*Your assignment*
In the data below, find each line that contains the word "tracks" and copy it.

*Records excerpted from a collection*
——
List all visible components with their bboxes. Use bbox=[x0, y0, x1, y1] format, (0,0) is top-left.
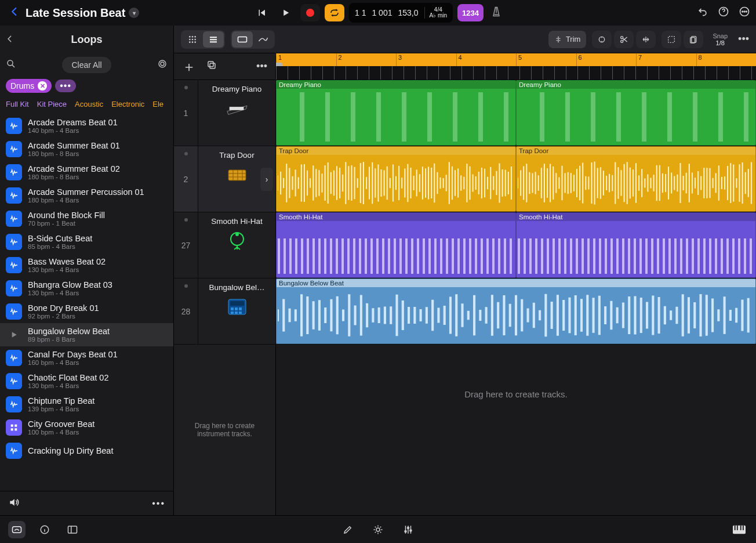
region[interactable]: Trap Door bbox=[276, 146, 516, 212]
region[interactable]: Bungalow Below Beat bbox=[276, 278, 756, 344]
track-header[interactable]: 2Trap Door› bbox=[174, 146, 275, 212]
cycle-button[interactable] bbox=[325, 4, 344, 21]
clipboard-tool-button[interactable] bbox=[684, 31, 703, 48]
region[interactable]: Dreamy Piano bbox=[276, 80, 516, 146]
ruler-bar[interactable]: 8 bbox=[696, 53, 757, 66]
metronome-button[interactable] bbox=[488, 6, 504, 20]
add-track-button[interactable]: ＋ bbox=[182, 57, 196, 76]
loop-item[interactable]: Arcade Summer Percussion 01180 bpm - 4 B… bbox=[0, 184, 173, 207]
svg-rect-32 bbox=[210, 63, 215, 68]
clear-all-button[interactable]: Clear All bbox=[62, 57, 111, 73]
play-button[interactable] bbox=[276, 4, 296, 21]
split-tool-button[interactable] bbox=[614, 31, 634, 48]
mixer-button[interactable] bbox=[399, 521, 417, 538]
ruler-bar[interactable]: 2 bbox=[336, 53, 397, 66]
undo-button[interactable] bbox=[697, 6, 708, 20]
region[interactable]: Smooth Hi-Hat bbox=[516, 212, 756, 278]
ruler-bar[interactable]: 5 bbox=[516, 53, 576, 66]
drag-tracks-zone[interactable]: Drag here to create tracks. bbox=[276, 345, 756, 443]
marquee-tool-button[interactable] bbox=[662, 31, 681, 48]
track-header[interactable]: 28Bungalow Bel… bbox=[174, 278, 275, 345]
browser-toggle-button[interactable] bbox=[8, 521, 26, 538]
region-row[interactable]: Trap DoorTrap Door bbox=[276, 146, 756, 212]
drag-instrument-zone[interactable]: Drag here to create instrument tracks. bbox=[174, 345, 275, 515]
sub-filter-kit-piece[interactable]: Kit Piece bbox=[37, 100, 67, 108]
region[interactable]: Dreamy Piano bbox=[516, 80, 756, 146]
grid-view-button[interactable] bbox=[182, 31, 203, 48]
region-view-button[interactable] bbox=[232, 31, 253, 48]
loop-footer-more-button[interactable]: ••• bbox=[152, 498, 165, 509]
loop-tool-button[interactable] bbox=[592, 31, 612, 48]
region-row[interactable]: Dreamy PianoDreamy Piano bbox=[276, 80, 756, 146]
library-toggle-button[interactable] bbox=[64, 521, 81, 538]
sub-filter-electronic[interactable]: Electronic bbox=[111, 100, 144, 108]
filter-pill-drums[interactable]: Drums ✕ bbox=[6, 79, 52, 93]
smart-controls-button[interactable] bbox=[369, 521, 387, 538]
snap-display[interactable]: Snap 1/8 bbox=[713, 32, 728, 46]
track-header-more-button[interactable]: ••• bbox=[256, 60, 267, 73]
ruler-bar[interactable]: 1 bbox=[276, 53, 336, 66]
loop-item[interactable]: Bass Waves Beat 02130 bpm - 4 Bars bbox=[0, 254, 173, 277]
trim-tool-button[interactable]: Trim bbox=[548, 31, 587, 48]
loop-item[interactable]: Cracking Up Dirty Beat bbox=[0, 439, 173, 462]
audio-loop-icon bbox=[6, 350, 22, 366]
loop-item[interactable]: Bone Dry Break 0192 bpm - 2 Bars bbox=[0, 300, 173, 323]
loop-item[interactable]: Bhangra Glow Beat 03130 bpm - 4 Bars bbox=[0, 277, 173, 300]
loop-item[interactable]: Chaotic Float Beat 02130 bpm - 4 Bars bbox=[0, 370, 173, 393]
loop-item-meta: 139 bpm - 4 Bars bbox=[28, 406, 94, 412]
timeline[interactable]: 12345678 Dreamy PianoDreamy PianoTrap Do… bbox=[276, 53, 756, 515]
loop-item[interactable]: B-Side Cuts Beat85 bpm - 4 Bars bbox=[0, 230, 173, 254]
go-to-start-button[interactable] bbox=[252, 4, 271, 21]
track-disclosure-button[interactable]: › bbox=[260, 168, 273, 191]
collection-button[interactable] bbox=[157, 59, 168, 71]
loop-item[interactable]: Chiptune Tip Beat139 bpm - 4 Bars bbox=[0, 393, 173, 416]
svg-rect-34 bbox=[229, 107, 243, 110]
loop-item[interactable]: Arcade Dreams Beat 01140 bpm - 4 Bars bbox=[0, 114, 173, 137]
loop-item[interactable]: City Groover Beat100 bpm - 4 Bars bbox=[0, 416, 173, 439]
app-back-button[interactable] bbox=[6, 4, 23, 22]
loop-item[interactable]: Around the Block Fill70 bpm - 1 Beat bbox=[0, 207, 173, 230]
ruler-bar[interactable]: 7 bbox=[636, 53, 696, 66]
region-row[interactable]: Bungalow Below Beat bbox=[276, 278, 756, 345]
lcd-display[interactable]: 1 1 1 001 153,0 4/4 A♭ min bbox=[349, 3, 453, 23]
loop-item[interactable]: Arcade Summer Beat 01180 bpm - 8 Bars bbox=[0, 137, 173, 161]
sub-filter-acoustic[interactable]: Acoustic bbox=[75, 100, 103, 108]
workspace-more-button[interactable]: ••• bbox=[738, 33, 749, 45]
track-header[interactable]: 27Smooth Hi-Hat bbox=[174, 212, 275, 278]
ruler-bar[interactable]: 3 bbox=[396, 53, 456, 66]
ruler-bar[interactable]: 6 bbox=[576, 53, 637, 66]
audio-loop-icon bbox=[6, 257, 22, 273]
pencil-edit-button[interactable] bbox=[339, 521, 357, 538]
list-view-button[interactable] bbox=[203, 31, 224, 48]
loop-list[interactable]: Arcade Dreams Beat 01140 bpm - 4 BarsArc… bbox=[0, 114, 173, 491]
svg-rect-53 bbox=[68, 526, 77, 533]
loop-item[interactable]: Arcade Summer Beat 02180 bpm - 8 Bars bbox=[0, 161, 173, 184]
info-button[interactable] bbox=[36, 521, 53, 538]
keyboard-button[interactable] bbox=[730, 521, 748, 538]
count-in-button[interactable]: 1234 bbox=[457, 4, 484, 21]
preview-volume-button[interactable] bbox=[8, 497, 20, 511]
more-menu-button[interactable] bbox=[739, 6, 750, 20]
filter-more-button[interactable]: ••• bbox=[55, 79, 76, 92]
search-button[interactable] bbox=[6, 59, 16, 71]
region[interactable]: Trap Door bbox=[516, 146, 756, 212]
loop-panel-title: Loops bbox=[71, 34, 103, 46]
project-title[interactable]: Late Session Beat ▾ bbox=[26, 6, 139, 20]
track-header[interactable]: 1Dreamy Piano bbox=[174, 80, 275, 146]
remove-filter-icon[interactable]: ✕ bbox=[38, 81, 47, 91]
region[interactable]: Smooth Hi-Hat bbox=[276, 212, 516, 278]
region-row[interactable]: Smooth Hi-HatSmooth Hi-Hat bbox=[276, 212, 756, 278]
loop-item[interactable]: Bungalow Below Beat89 bpm - 8 Bars bbox=[0, 323, 173, 346]
loop-item[interactable]: Canal For Days Beat 01160 bpm - 4 Bars bbox=[0, 346, 173, 370]
stretch-tool-button[interactable] bbox=[636, 31, 656, 48]
audio-loop-icon bbox=[6, 373, 22, 389]
loop-back-button[interactable] bbox=[6, 33, 14, 46]
help-button[interactable] bbox=[718, 6, 729, 20]
sub-filter-ele[interactable]: Ele bbox=[152, 100, 163, 108]
record-button[interactable] bbox=[300, 4, 320, 21]
sub-filter-full-kit[interactable]: Full Kit bbox=[6, 100, 29, 108]
automation-view-button[interactable] bbox=[253, 31, 274, 48]
duplicate-track-button[interactable] bbox=[206, 60, 217, 73]
bar-ruler[interactable]: 12345678 bbox=[276, 53, 756, 66]
ruler-bar[interactable]: 4 bbox=[456, 53, 517, 66]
——
*Exercise solution*
drag-tracks-zone[interactable]: Drag here to create tracks. bbox=[276, 345, 756, 443]
drag-instrument-zone[interactable]: Drag here to create instrument tracks. bbox=[174, 345, 275, 515]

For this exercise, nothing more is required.